* What you should do *
Write out the entries below once more, exactly, with the pictures left out.

------------------------------------

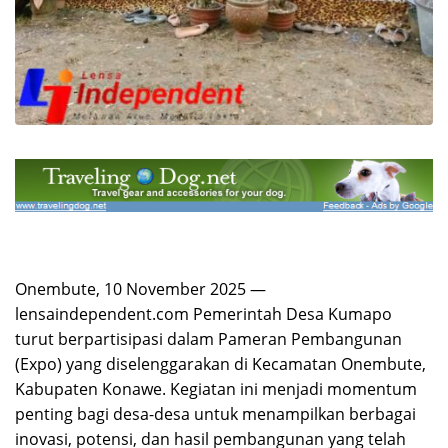
Onembute, 10 November 2025 —
lensaindependent.com Pemerintah Desa Kumapo
turut berpartisipasi dalam Pameran Pembangunan
(Expo) yang diselenggarakan di Kecamatan Onembute,
Kabupaten Konawe. Kegiatan ini menjadi momentum
penting bagi desa-desa untuk menampilkan berbagai
inovasi, potensi, dan hasil pembangunan yang telah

------------------------------------

* Written response *
Onembute, 10 November 2025 —
lensaindependent.com Pemerintah Desa Kumapo
turut berpartisipasi dalam Pameran Pembangunan
(Expo) yang diselenggarakan di Kecamatan Onembute,
Kabupaten Konawe. Kegiatan ini menjadi momentum
penting bagi desa-desa untuk menampilkan berbagai
inovasi, potensi, dan hasil pembangunan yang telah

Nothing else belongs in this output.